INSTRUCTIONS TO FOLLOW
As the answer, set down the lines below from the one containing "Nobody is arguing" through the one containing "period of study", exactly and inclusively, and no others.

DATA EXTRACT
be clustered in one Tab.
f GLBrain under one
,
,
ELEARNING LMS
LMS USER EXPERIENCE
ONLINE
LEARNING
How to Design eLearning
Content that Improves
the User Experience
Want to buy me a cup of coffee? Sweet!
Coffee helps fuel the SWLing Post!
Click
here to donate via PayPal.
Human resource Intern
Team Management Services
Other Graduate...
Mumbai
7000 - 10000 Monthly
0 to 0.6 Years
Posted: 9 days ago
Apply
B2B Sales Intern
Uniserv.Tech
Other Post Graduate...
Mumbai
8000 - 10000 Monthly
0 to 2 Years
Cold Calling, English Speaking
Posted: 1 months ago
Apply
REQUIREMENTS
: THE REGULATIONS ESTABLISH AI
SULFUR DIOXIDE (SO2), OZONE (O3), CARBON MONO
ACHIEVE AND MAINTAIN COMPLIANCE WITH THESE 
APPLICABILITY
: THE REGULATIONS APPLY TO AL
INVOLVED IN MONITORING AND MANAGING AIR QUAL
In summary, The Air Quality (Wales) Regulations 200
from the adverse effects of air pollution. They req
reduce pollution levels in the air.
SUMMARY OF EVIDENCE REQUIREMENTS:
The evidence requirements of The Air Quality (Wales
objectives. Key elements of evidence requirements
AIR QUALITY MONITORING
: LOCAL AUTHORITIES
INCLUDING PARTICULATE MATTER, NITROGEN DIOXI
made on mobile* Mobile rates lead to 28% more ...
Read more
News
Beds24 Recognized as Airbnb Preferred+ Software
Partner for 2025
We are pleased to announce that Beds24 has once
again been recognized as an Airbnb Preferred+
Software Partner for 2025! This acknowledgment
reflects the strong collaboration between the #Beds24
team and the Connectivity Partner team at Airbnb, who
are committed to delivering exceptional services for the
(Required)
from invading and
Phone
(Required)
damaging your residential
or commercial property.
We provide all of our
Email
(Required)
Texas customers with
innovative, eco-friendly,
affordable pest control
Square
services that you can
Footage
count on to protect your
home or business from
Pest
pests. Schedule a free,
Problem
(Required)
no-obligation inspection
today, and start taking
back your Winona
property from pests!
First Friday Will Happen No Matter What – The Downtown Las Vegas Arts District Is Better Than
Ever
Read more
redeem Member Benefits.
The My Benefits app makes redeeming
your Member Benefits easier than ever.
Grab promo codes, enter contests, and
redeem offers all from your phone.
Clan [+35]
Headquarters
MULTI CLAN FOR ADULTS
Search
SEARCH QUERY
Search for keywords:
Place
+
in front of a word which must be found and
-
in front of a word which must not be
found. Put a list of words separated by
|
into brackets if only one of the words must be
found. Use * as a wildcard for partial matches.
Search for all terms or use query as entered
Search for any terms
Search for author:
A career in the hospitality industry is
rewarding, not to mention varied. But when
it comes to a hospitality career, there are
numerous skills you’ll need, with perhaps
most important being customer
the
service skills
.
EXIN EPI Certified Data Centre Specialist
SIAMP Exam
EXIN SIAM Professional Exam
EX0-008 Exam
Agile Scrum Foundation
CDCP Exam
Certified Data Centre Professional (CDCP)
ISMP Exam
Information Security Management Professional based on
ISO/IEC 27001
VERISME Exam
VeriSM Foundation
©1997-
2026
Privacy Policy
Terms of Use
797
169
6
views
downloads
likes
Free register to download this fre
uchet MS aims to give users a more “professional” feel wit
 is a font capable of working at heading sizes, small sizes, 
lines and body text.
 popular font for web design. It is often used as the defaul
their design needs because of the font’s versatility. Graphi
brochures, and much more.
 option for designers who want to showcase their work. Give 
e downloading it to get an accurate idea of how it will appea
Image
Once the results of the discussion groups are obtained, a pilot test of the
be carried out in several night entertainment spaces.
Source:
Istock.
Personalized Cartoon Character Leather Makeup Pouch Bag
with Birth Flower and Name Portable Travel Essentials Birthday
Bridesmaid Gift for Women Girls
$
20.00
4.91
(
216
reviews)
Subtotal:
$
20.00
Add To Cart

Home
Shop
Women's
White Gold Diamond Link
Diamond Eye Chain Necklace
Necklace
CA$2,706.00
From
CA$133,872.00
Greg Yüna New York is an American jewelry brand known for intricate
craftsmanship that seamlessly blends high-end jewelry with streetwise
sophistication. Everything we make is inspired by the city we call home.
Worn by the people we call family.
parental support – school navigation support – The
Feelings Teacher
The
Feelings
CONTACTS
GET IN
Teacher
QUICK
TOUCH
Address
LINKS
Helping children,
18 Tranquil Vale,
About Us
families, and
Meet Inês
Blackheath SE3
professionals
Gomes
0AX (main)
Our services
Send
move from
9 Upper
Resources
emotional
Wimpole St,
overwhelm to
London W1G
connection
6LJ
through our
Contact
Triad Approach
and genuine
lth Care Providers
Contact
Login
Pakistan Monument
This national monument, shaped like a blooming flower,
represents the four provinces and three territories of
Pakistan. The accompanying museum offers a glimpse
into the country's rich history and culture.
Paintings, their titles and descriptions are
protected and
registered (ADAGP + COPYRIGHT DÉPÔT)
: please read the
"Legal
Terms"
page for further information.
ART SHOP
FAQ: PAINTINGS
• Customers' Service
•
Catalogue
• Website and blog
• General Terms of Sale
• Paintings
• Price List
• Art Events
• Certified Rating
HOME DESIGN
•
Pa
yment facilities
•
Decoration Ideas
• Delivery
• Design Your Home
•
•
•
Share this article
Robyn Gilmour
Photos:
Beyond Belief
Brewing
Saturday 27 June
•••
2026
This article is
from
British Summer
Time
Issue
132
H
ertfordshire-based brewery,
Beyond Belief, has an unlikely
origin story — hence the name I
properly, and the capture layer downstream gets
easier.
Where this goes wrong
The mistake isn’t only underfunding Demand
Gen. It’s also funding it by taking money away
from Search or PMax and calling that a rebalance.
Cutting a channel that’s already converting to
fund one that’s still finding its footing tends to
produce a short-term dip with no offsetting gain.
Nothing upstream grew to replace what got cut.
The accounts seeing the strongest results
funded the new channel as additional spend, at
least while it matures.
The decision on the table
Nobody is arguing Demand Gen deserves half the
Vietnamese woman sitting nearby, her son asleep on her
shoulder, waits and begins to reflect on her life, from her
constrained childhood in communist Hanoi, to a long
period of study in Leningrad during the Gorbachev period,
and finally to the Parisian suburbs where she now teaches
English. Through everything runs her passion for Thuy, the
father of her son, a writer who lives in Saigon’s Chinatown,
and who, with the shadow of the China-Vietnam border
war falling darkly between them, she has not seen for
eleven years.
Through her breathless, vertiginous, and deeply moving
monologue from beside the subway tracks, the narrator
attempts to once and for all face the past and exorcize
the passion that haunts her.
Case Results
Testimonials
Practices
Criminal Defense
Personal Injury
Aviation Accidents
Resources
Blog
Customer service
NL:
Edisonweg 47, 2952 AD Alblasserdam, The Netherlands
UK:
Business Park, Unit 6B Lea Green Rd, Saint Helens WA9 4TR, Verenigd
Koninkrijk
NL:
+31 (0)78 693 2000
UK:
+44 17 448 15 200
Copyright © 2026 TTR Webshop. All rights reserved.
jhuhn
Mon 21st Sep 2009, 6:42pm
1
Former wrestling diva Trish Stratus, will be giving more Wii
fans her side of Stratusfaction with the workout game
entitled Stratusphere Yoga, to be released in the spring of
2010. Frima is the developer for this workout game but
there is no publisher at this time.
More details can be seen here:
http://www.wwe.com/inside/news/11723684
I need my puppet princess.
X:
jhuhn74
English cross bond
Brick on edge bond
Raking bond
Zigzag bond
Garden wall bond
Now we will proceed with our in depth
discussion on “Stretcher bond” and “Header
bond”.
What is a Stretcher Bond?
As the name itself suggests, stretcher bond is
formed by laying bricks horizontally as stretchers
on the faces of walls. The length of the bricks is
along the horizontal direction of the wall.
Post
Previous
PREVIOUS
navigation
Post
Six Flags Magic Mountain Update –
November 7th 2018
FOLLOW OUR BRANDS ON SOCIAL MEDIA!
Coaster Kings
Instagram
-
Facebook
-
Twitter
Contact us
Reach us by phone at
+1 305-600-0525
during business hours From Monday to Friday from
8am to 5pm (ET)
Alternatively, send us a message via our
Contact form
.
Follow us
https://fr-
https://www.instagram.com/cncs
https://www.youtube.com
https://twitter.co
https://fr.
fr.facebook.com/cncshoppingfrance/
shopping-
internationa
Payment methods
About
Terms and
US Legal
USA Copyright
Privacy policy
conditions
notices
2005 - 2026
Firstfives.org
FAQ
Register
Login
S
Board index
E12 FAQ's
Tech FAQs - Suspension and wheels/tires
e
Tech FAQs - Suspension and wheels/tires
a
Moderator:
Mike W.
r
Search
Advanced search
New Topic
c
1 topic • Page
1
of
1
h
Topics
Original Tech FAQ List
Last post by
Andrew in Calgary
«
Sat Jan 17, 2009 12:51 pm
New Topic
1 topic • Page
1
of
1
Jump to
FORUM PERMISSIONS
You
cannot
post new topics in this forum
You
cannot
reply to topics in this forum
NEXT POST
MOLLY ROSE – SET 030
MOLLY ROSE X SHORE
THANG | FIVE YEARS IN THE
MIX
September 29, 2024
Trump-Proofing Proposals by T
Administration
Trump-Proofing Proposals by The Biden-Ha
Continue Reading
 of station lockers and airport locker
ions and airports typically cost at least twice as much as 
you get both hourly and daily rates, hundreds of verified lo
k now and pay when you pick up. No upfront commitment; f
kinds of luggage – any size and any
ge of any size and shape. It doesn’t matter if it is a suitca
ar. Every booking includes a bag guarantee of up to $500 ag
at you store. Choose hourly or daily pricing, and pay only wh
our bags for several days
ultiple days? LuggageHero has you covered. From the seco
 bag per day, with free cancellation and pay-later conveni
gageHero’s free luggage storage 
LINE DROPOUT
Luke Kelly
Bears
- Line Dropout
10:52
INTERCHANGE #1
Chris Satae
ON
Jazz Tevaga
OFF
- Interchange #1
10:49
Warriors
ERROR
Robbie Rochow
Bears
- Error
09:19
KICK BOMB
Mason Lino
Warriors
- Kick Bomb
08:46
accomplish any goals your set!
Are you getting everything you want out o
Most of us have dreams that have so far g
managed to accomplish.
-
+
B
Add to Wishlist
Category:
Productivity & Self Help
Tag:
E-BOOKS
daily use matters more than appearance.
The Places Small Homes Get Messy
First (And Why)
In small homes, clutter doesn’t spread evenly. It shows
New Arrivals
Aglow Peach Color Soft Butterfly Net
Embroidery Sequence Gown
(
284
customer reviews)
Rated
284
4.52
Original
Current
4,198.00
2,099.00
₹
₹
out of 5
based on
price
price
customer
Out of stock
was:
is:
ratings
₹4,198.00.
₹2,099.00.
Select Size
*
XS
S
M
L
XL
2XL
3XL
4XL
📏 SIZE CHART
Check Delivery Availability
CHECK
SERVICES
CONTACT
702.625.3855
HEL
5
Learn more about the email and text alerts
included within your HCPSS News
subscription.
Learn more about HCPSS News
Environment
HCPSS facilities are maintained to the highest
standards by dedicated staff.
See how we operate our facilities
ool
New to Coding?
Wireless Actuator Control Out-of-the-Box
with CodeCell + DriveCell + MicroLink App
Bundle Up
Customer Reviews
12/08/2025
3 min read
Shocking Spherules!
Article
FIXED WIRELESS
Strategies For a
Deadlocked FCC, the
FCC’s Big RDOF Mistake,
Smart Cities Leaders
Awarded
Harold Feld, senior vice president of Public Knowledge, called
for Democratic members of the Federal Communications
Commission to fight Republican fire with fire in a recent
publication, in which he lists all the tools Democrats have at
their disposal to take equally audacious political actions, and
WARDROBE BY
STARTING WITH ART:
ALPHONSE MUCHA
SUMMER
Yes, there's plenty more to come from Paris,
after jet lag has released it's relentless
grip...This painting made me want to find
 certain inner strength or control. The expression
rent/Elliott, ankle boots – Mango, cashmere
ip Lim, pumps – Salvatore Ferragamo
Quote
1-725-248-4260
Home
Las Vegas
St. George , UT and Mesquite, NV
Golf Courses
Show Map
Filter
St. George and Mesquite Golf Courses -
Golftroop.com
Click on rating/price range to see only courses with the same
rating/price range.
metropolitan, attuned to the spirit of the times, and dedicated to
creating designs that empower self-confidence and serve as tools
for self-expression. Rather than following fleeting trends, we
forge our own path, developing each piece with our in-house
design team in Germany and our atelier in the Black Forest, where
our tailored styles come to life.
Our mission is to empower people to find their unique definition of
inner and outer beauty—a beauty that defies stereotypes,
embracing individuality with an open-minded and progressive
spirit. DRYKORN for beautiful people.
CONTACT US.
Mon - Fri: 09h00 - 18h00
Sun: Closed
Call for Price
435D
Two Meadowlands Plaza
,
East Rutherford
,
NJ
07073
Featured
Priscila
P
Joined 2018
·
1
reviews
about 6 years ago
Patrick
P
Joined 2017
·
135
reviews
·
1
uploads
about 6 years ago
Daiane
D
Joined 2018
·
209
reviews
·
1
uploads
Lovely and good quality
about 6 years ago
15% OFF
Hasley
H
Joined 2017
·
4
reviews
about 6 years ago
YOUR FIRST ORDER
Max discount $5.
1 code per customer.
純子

WRITTEN ANSWER
Nobody is arguing Demand Gen deserves half the
Vietnamese woman sitting nearby, her son asleep on her
shoulder, waits and begins to reflect on her life, from her
constrained childhood in communist Hanoi, to a long
period of study in Leningrad during the Gorbachev period,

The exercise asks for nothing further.